Brian Martin, you might recall, has demonstrated his antivaccine proclivities disguised as “skepticism” about medicine and vaccines. He was the thesis advisor for Judy Wilyman, whose thesis was so full of antivaccine pseudoscience and quackery that it provoked outrage from real scientists and physicians the world over. Not surprisingly, antivaccine activists misrepresented criticism of Wilyman’s thesis as “suppression of dissent.” “Help! Help! I’m being repressed!” indeed.

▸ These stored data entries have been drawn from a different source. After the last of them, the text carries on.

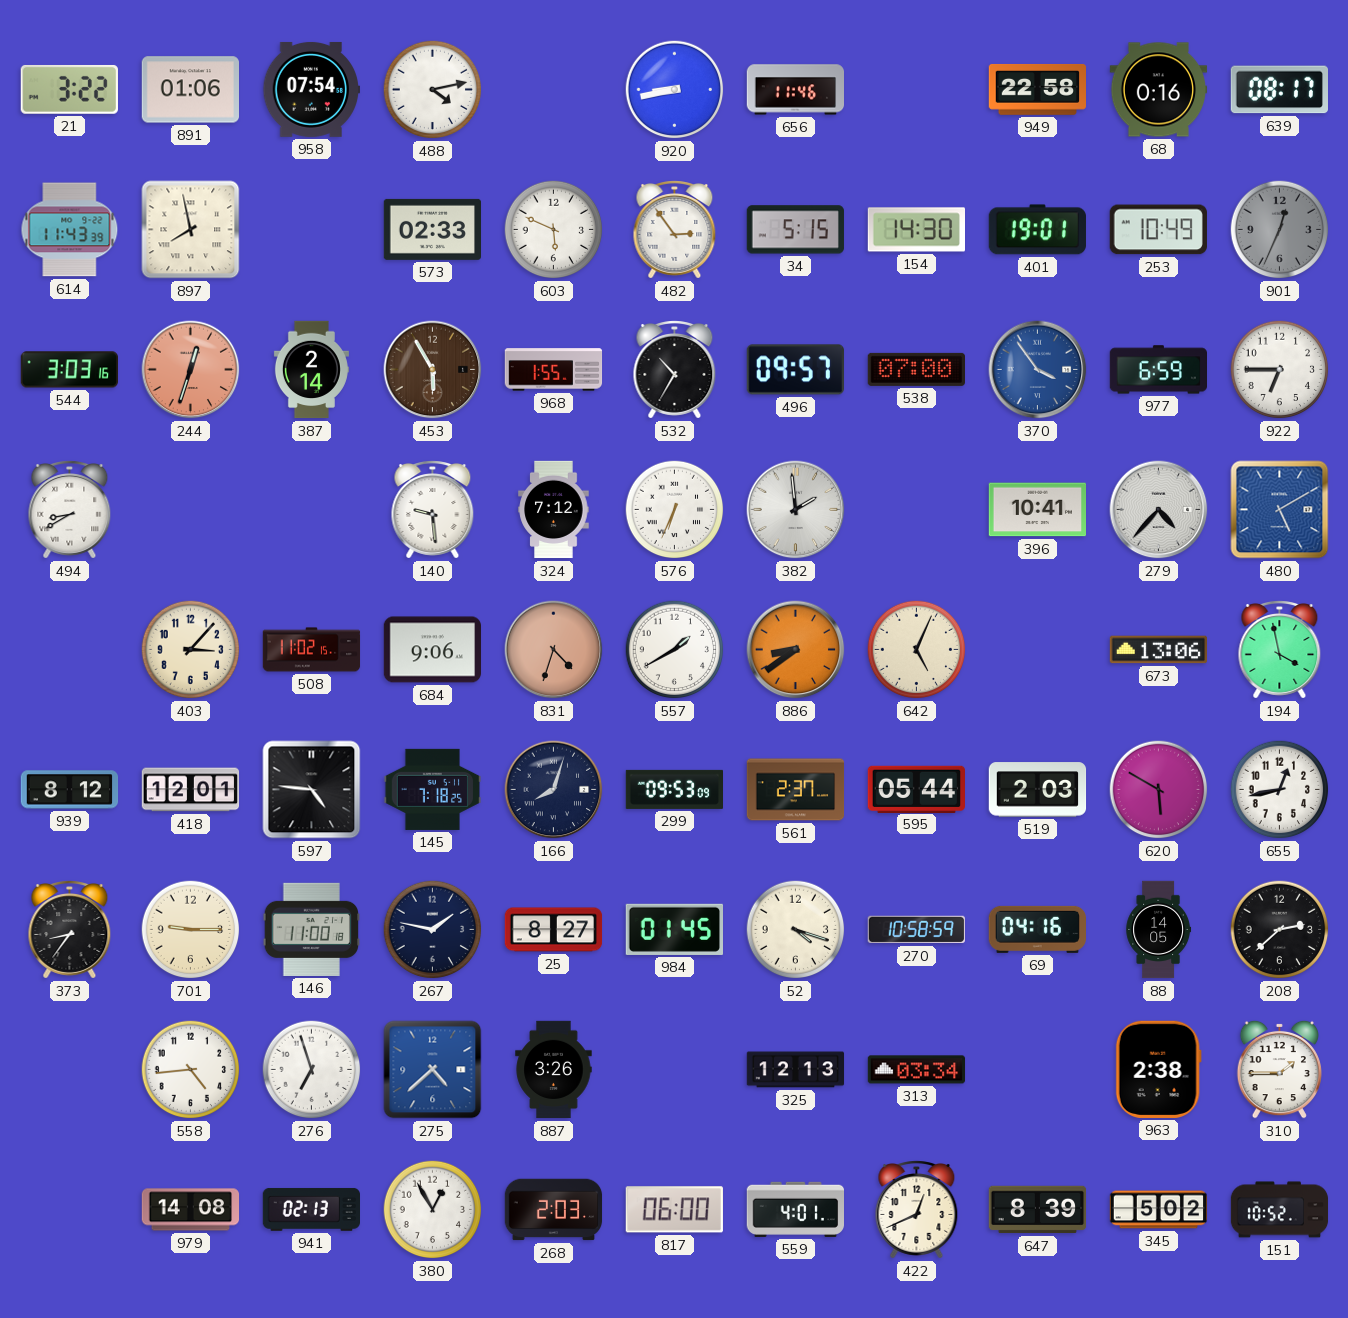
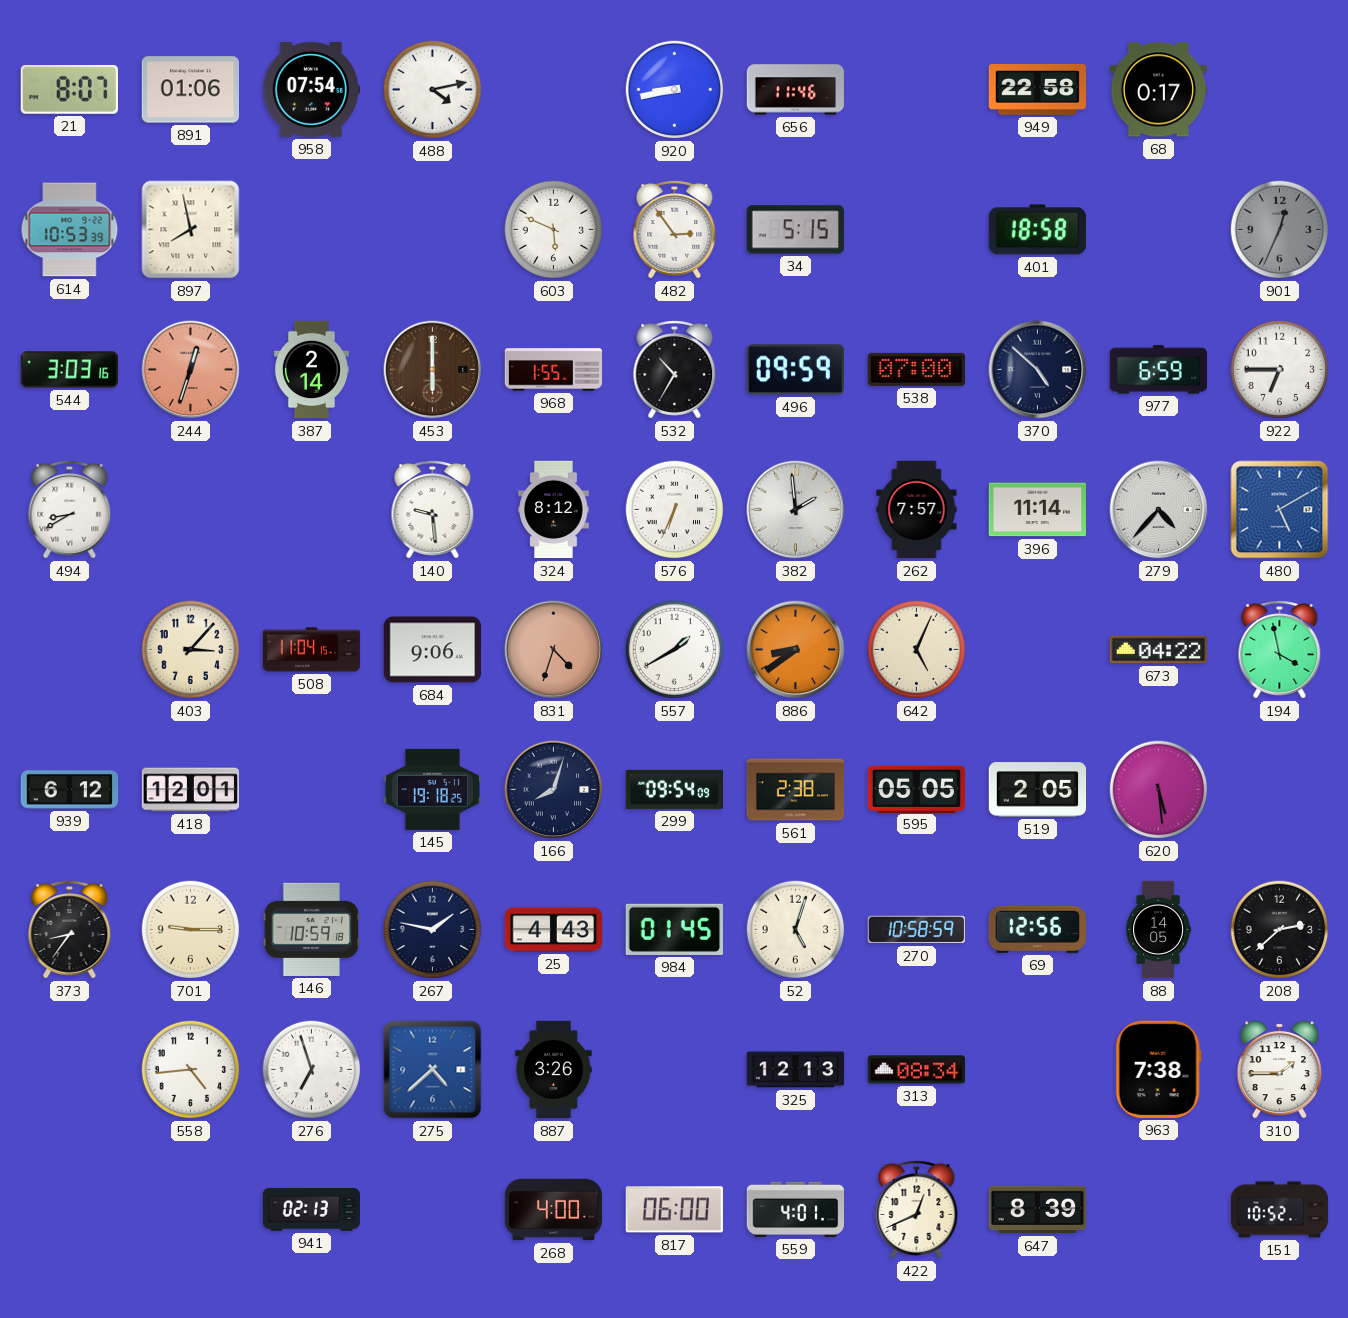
21: 3:22 -> 8:07
68: 0:16 -> 0:17
639: 08:17 -> none
614: 11:43 -> 10:53
573: 02:33 -> none
154: 14:30 -> none
401: 19:01 -> 18:58
253: 10:49 -> none
453: 5:55 -> 6:00
496: 09:57 -> 09:59
370: 3:54 -> 4:52
370 dial: blue -> navy
324: 7:12 -> 8:12
262: none -> 7:57
396: 10:41 -> 11:14
508: 11:02 -> 11:04
673: 13:06 -> 04:22
939: 8:12 -> 6:12
597: 4:46 -> none
145: 7:18 -> 19:18
299: 09:53 -> 09:54
561: 2:37 -> 2:38
595: 05:44 -> 05:05
519: 2:03 -> 2:05
620: 5:50 -> 5:29
655: 12:43 -> none
146: 11:00 -> 10:59
25: 8:27 -> 4:43
52: 4:18 -> 5:03
69: 04:16 -> 12:56
313: 03:34 -> 08:34
963: 2:38 -> 7:38
979: 14:08 -> none
380: 12:55 -> none
268: 2:03 -> 4:00
345: 5:02 -> none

Chougule is basically a useful idiot for the antivaccine movement. He uncritically buys the utter BS that people like RFK Jr. are selling. After all, if you can’t (or refuse to) recognize RFK, Jr.’s stunt for what it is, a rather obvious con designed to promote his fundraising, then you’re not so very smart after all. That’s always the problem, too. Hard core antivaxers like RFK Jr. and his ilk lay down this story that they are “vaccine safety activists” when everything about their history belies that claim, and seemingly well-meaning but clueless celebrities like Robert De Niro become vaccine-averse and then ultimately fall into the antivaccine orbit, often becoming antivaxers themselves. Meanwhile, useful idiots in the press still fall for the con, years after it should have become obvious that it’s a con. The two then combine to amplify the antivaccine message, leading parents who lack the scientific background to recognize the pseudoscience and nonsense for what they are and might also be predisposed to accept the fear mongering based on distrust of pharma or government, to become vaccine averse and, in the worse case scenario, antivaccine themselves. Whether RFK Jr. truly believes he is “not antivaccine” and is in fact “fiercely pro-vaccine,” I don’t know. Probably he does. But there’s nothing to test him—really test him—on that now, as his youngest child is now a teenager and we don’t know if he would vaccinate a young child. My guess is that, as is so often the case, if the rubber could hit the road again and RFK Jr. had an infant, he wouldn’t vaccinate. Why? Because he really is antivaccine.